Democratic Senate Whip Says He Won’t Recommend Colleagues Vote to Convict Trump
Sen. Dick Durbin (D-Ill.) speaks in Washington on Oct. 15, 2020. (Susan Walsh/Pool/AFP via Getty Images)
Zachary Stieber
1/18/2021
Updated:
1/18/2021

The Senate’s No. 2 Democrat said Jan. 17 that he won’t tell colleagues to vote to convict President Donald Trump on the charge of incitement of insurrection.

“We haven’t whipped it,” Senate Democratic Whip Dick Durbin (D-Ill.) said. “We will, of course, try to find out how members feel. But in terms of arm-twisting, when it comes to impeachment, you don’t do that.”

Durbin, speaking on CNN’s “State of the Union,” said he agreed with Senate Majority Leader Mitch McConnell (R-Ky.), who reportedly told his caucus members that the upcoming vote will be a “vote of conscience.”
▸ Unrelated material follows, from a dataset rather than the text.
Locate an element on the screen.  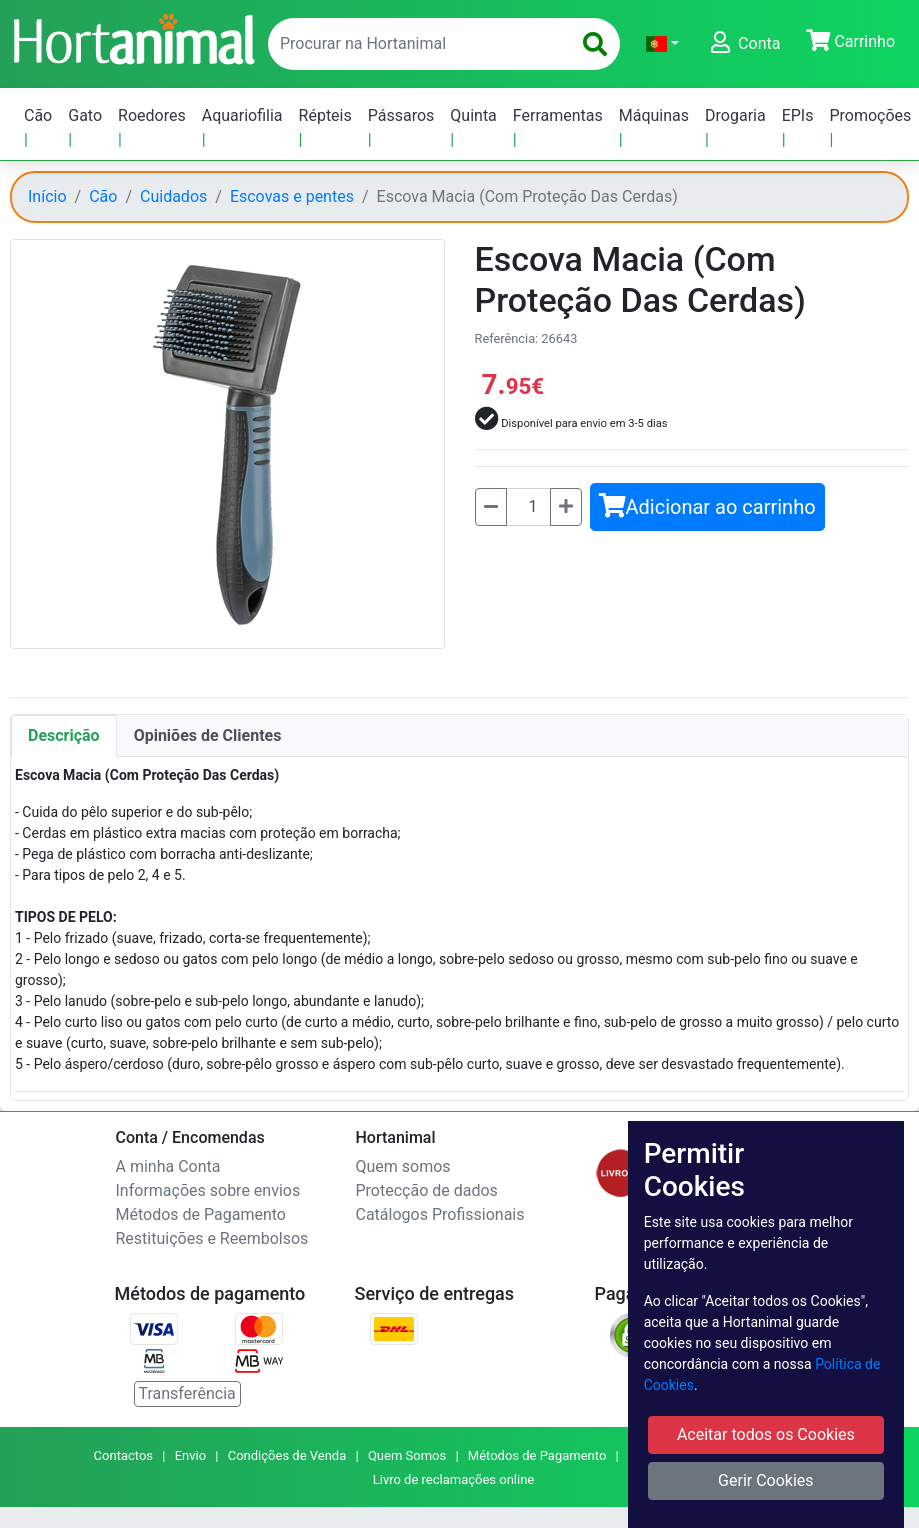 Quinta is located at coordinates (473, 115).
“When it comes to an issue of this gravity and constitutional importance, members really have to follow their own conscience. It isn’t a matter of saying, come on, the team has to all vote together. It just doesn’t happen,” Durbin said.

“This is the third time I will have sat through an impeachment trial. It’s not happened in the previous two times. And I don’t expect it this time as well.”

The House of Representatives impeached Trump last week, alleging he “incited an insurrection.” Every single Democrat voted to impeach Trump as well as 10 Republicans.

The Senate trial start date isn’t clear. Durbin pushed back on charges that holding a trial after Trump leaves office, which he will do on Jan. 20, is unconstitutional, pointing to when President Ulysses S. Grant’s secretary of war, William Worth Belknap, resigned in an effort to avoid being impeached. He was later impeached but acquitted in the Senate.

“So I think there’s precedent to suggest that, even if Donald Trump’s left town, he’s still going to be held responsible for what happened Jan. 6,” Durbin said.

The Senate will soon be 50 Republicans and 50 Democrats. Convicting Trump would require a two-thirds supermajority. No president in U.S. history has been convicted. Trump was impeached and acquitted earlier in his term.

McConnell has said he hasn’t decided whether he'll vote to acquit or convict.

“While the press has been full of speculation, I have not made a final decision on how I will vote and I intend to listen to the legal arguments when they are presented to the Senate,” McConnell wrote in a letter to colleagues, part of which was made public by the senator’s office.